Gloucester recommends Macarthur offer

GLOUCESTER Coal's directors have recommended shareholders accept either Macarthur Coal's cash off...

Lau Caruana
Gloucester recommends Macarthur offer

Macarthur is offering Gloucester shareholders a choice of either 0.84 Macarthur shares for every one Gloucester share or $8 cash for every one Gloucester share.

After receiving an independent expert’s report from Deloitte Corporate Finance, which concluded that the Macarthur offer was fair and reasonable, Gloucester today lodged its target statement with the Australian Securities & Investments Commission.

Deloitte estimated the fair market value of a share in Gloucester is $7.75 to $8.75 on a control basis, and the valuation range for a share in the merged entity is between $8.90 and $10.80, based on a sum of the parts method.

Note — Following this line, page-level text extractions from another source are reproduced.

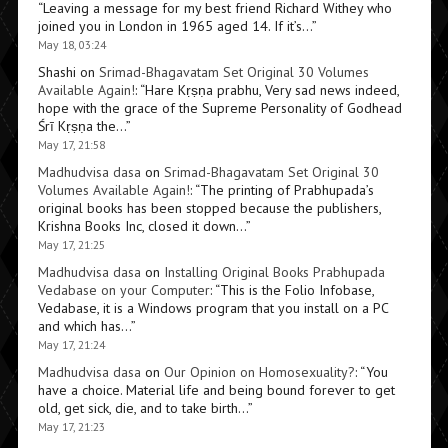
“
Leaving a message for my best friend Richard Withey who
joined you in London in 1965 aged 14. If it’s…
”
May 18, 03:24
Shashi
on
Srimad-Bhagavatam Set Original 30 Volumes
Available Again!
: “
Hare Kṛṣṇa prabhu, Very sad news indeed,
hope with the grace of the Supreme Personality of Godhead
Śrī Kṛṣṇa the…
”
May 17, 21:58
Madhudvisa dasa
on
Srimad-Bhagavatam Set Original 30
Volumes Available Again!
: “
The printing of Prabhupada’s
original books has been stopped because the publishers,
Krishna Books Inc, closed it down…
”
May 17, 21:25
Madhudvisa dasa
on
Installing Original Books Prabhupada
Vedabase on your Computer
: “
This is the Folio Infobase,
Vedabase, it is a Windows program that you install on a PC
and which has…
”
May 17, 21:24
Madhudvisa dasa
on
Our Opinion on Homosexuality?
: “
You
have a choice. Material life and being bound forever to get
old, get sick, die, and to take birth…
”
May 17, 21:23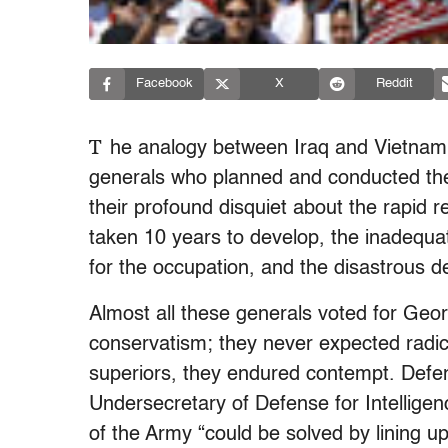
Facebook
X
Reddit
T
he analogy between Iraq and Vietnam 
generals who planned and conducted the
their profound disquiet about the rapid re
taken 10 years to develop, the inadequa
for the occupation, and the disastrous dec
Almost all these generals voted for Geo
conservatism; they never expected radica
superiors, they endured contempt. Defe
Undersecretary of Defense for Intellig
of the Army “could be solved by lining up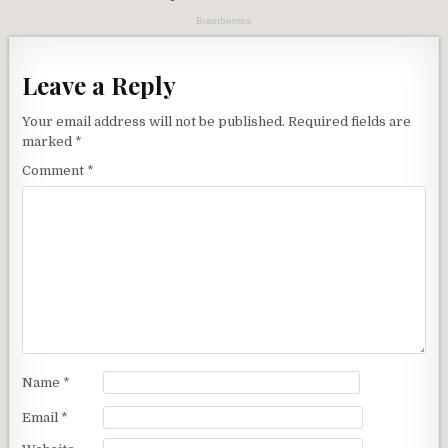
Leave a Reply
Your email address will not be published.
Required fields are
marked
*
Comment
*
Name
*
Email
*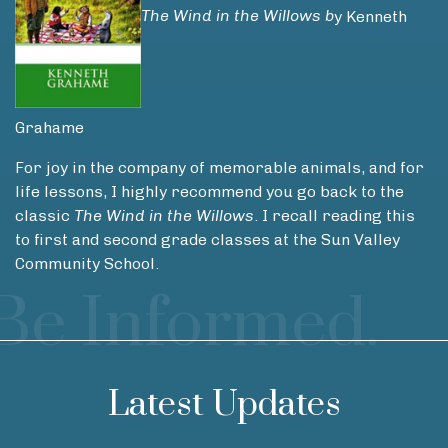
The Wind in the Willows b
y Kenneth
Grahame
For joy in the company of memorable animals, and for
life lessons, I highly recommend you go back to the
classic
The
Wind in the Willows
. I recall reading this
to first and second grade classes at the Sun Valley
Community School.
Be Informed.
Latest Updates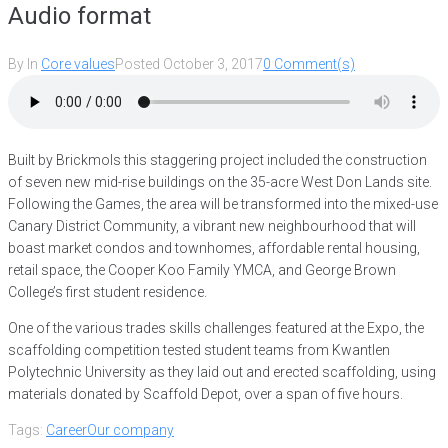
Audio format
By
In
Core values
Posted
October 3, 2017
0 Comment(s)
Built by Brickmols this staggering project included the construction
of seven new mid-rise buildings on the 35-acre West Don Lands site.
Following the Games, the area will be transformed into the mixed-use
Canary District Community, a vibrant new neighbourhood that will
boast market condos and townhomes, affordable rental housing,
retail space, the Cooper Koo Family YMCA, and George Brown
College’s first student residence.
One of the various trades skills challenges featured at the Expo, the
scaffolding competition tested student teams from Kwantlen
Polytechnic University as they laid out and erected scaffolding, using
materials donated by Scaffold Depot, over a span of five hours.
Tags:
Career
Our company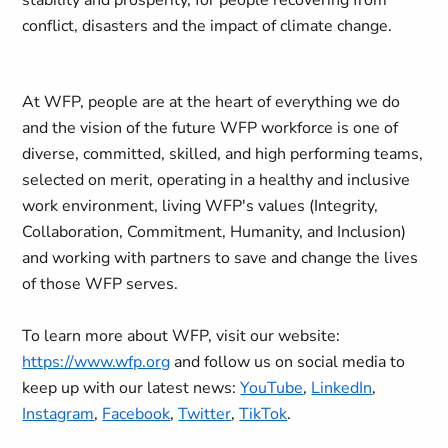
stability and prosperity, for people recovering from
conflict, disasters and the impact of climate change.
At WFP, people are at the heart of everything we do
and the vision of the future WFP workforce is one of
diverse, committed, skilled, and high performing teams,
selected on merit, operating in a healthy and inclusive
work environment, living WFP's values (Integrity,
Collaboration, Commitment, Humanity, and Inclusion)
and working with partners to save and change the lives
of those WFP serves.
To learn more about WFP, visit our website:
https://www.wfp.org
and follow us on social media to
keep up with our latest news:
YouTube
,
LinkedIn
,
Instagram
,
Facebook
,
Twitter
,
TikTok
.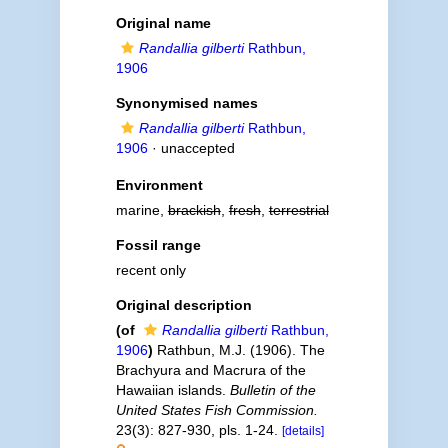
Original name
Randallia gilberti
Rathbun,
1906
Synonymised names
Randallia gilberti
Rathbun,
1906
·
unaccepted
Environment
marine,
brackish
,
fresh
,
terrestrial
Fossil range
recent only
Original description
(of
Randallia gilberti
Rathbun,
1906
)
Rathbun, M.J. (1906). The
Brachyura and Macrura of the
Hawaiian islands.
Bulletin of the
United States Fish Commission.
23(3): 827-930, pls. 1-24.
[details]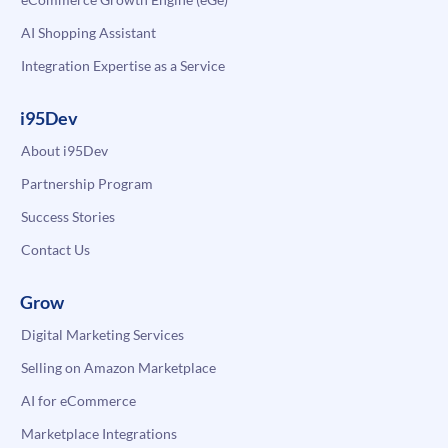
AI Shopping Assistant
Integration Expertise as a Service
i95Dev
About i95Dev
Partnership Program
Success Stories
Contact Us
Grow
Digital Marketing Services
Selling on Amazon Marketplace
AI for eCommerce
Marketplace Integrations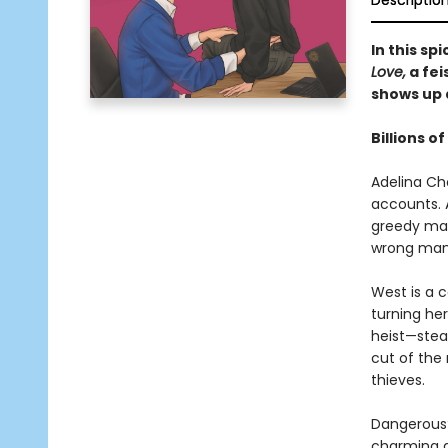
Descriptio
In this s
Love,
a fei
shows up 
Billions of
Adelina Cho
accounts. 
greedy mark
wrong man
West is a 
turning her
heist—steal
cut of the
thieves.
Dangerous?
charming a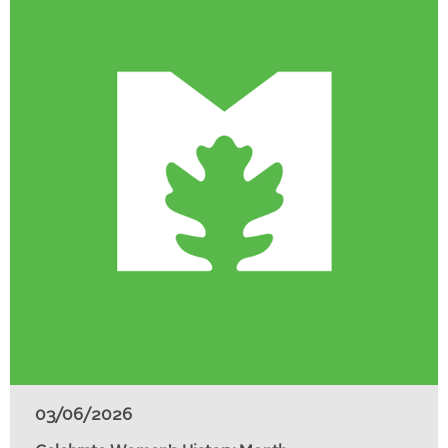
03/06/2026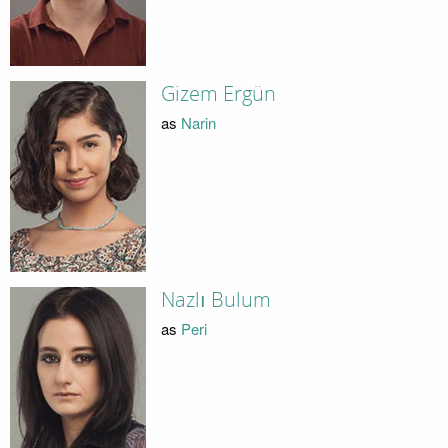
Gizem Ergün
as
Narin
Nazlı Bulum
as
Peri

Based on the share market trading activity in Macarthur since the announcement of the offer, the assessed value of a share in the merged entity is in the range of $10.00 to $11.00.

With regard to the value of a share in the merged entity derived using a sum of the parts
valuation and the recent share market trading activity in shares in Macarthur, the independent
expert has estimated the value of a share in the merged entity as being between $9.50 and $11.00

The scrip alternative has been valued between $8.00 and $9.25 per Gloucester share.

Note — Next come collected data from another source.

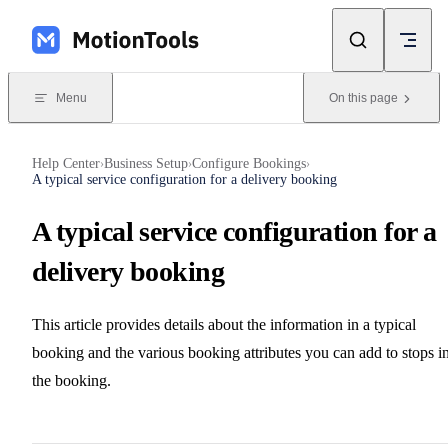
Skip to content
Menu
On this page
Help Center
Business Setup
Configure Bookings
›
›
›
A typical service configuration for a delivery booking
A typical service configuration for a
delivery booking
This article provides details about the information in a typical
booking and the various booking attributes you can add to stops i
the booking.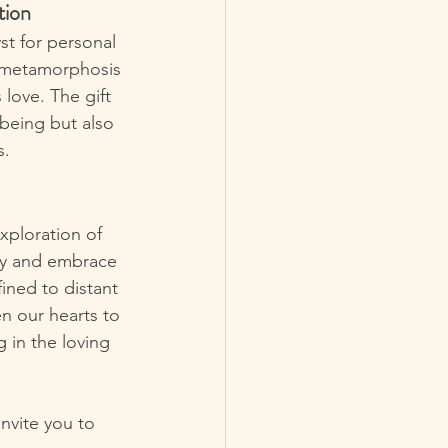
tion
st for personal 
a metamorphosis 
love. The gift 
-being but also 
s.
xploration of 
ary and embrace 
ined to distant 
en our hearts to 
 in the loving 
nvite you to 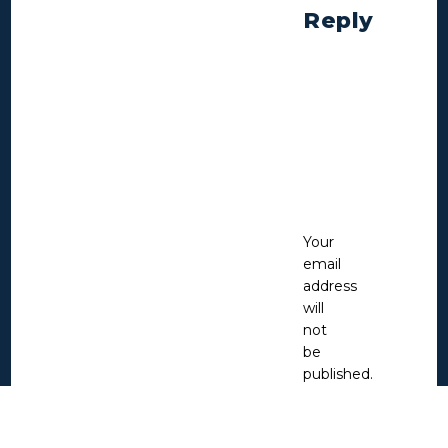
Reply
Your
email
address
will
not
be
published.
Required
fields
are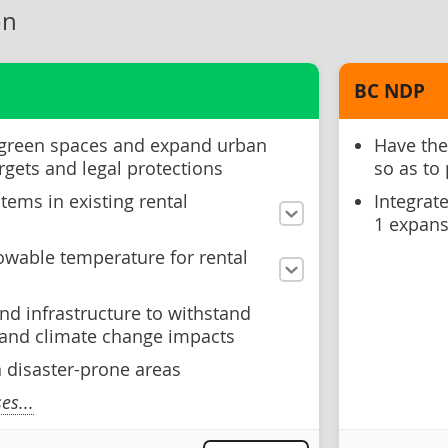
on
BC NDP
 green spaces and expand urban
Have the
rgets and legal protections
so as to
tems in existing rental
Integrat
1 expans
wable temperature for rental
nd infrastructure to withstand
s and climate change impacts
n disaster-prone areas
s...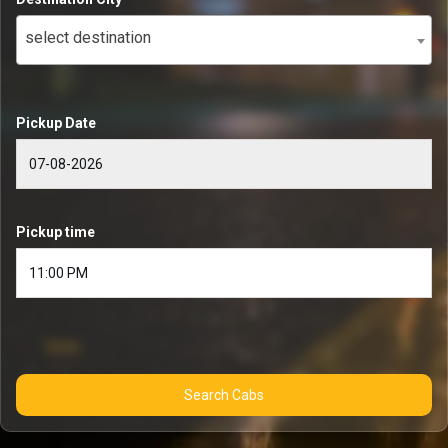
select destination
Pickup Date
Pickup time
Search Cabs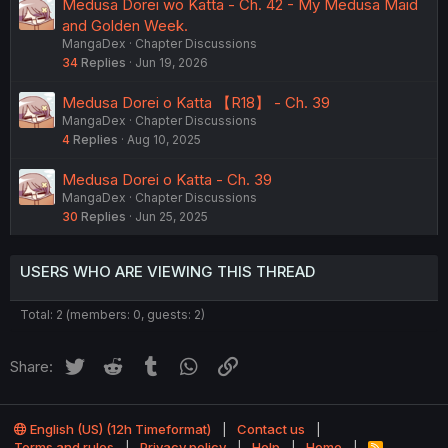
Medusa Dorei wo Katta - Ch. 42 - My Medusa Maid
and Golden Week.
MangaDex
Chapter Discussions
34
Replies
Jun 19, 2026
Medusa Dorei o Katta 【R18】 - Ch. 39
MangaDex
Chapter Discussions
4
Replies
Aug 10, 2025
Medusa Dorei o Katta - Ch. 39
MangaDex
Chapter Discussions
30
Replies
Jun 25, 2025
USERS WHO ARE VIEWING THIS THREAD
Total: 2 (members: 0, guests: 2)
Twitter
Reddit
Tumblr
WhatsApp
Link
Share:
English (US) (12h Timeformat)
Contact us
Terms and rules
Privacy policy
Help
Home
R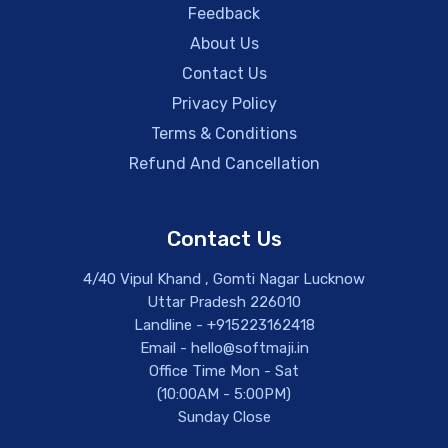
Feedback
About Us
Contact Us
Privacy Policy
Terms & Conditions
Refund And Cancellation
Contact Us
4/40 Vipul Khand , Gomti Nagar Lucknow
Uttar Pradesh 226010
Landline - +915223162418
Email - hello@softmaji.in
Office Time Mon - Sat
(10:00AM - 5:00PM)
Sunday Close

Gloucester directors also wanted Deloitte to determine whether Noble Group, which is a major shareholder of Gloucester, or any of its associates, would receive a collateral benefit as a result of Macarthur’s acquisition of Middlemount, which is owned 25.34% by Noble.

Located 6 kilometres southwest of the township of Middlemount in central Queensland, Middlemount is expected to produce low volatile PCI coal and semi-hard coking coal.

Macarthur entered a definitive legal documentation with Noble in which future royalties payable by Middlemount to Noble have been reduced by 0.5% to 1%.

Macarthur has also agreed to grant Noble the option of applying the amounts owed for the royalty reduction, the cancellation of Noble’s 20% option over Middlemount and certain loans owed by Middlemount to Noble towards the subscription for Macarthur shares at $9.70 each.

“Based on a qualitative and quantitative analysis of the Middlemount transaction and having regard to the limitations set out in the independent expert’s report, nothing has come to the attention of the independent expert to cause the independent expert to believe that the Middlemount transaction would constitute a receipt by Noble of a collateral benefit,” the company said.

Gloucester’s shares were down by 1c to $9.32 in morning trade while Macarthur’s shares were down 8c to $11.22.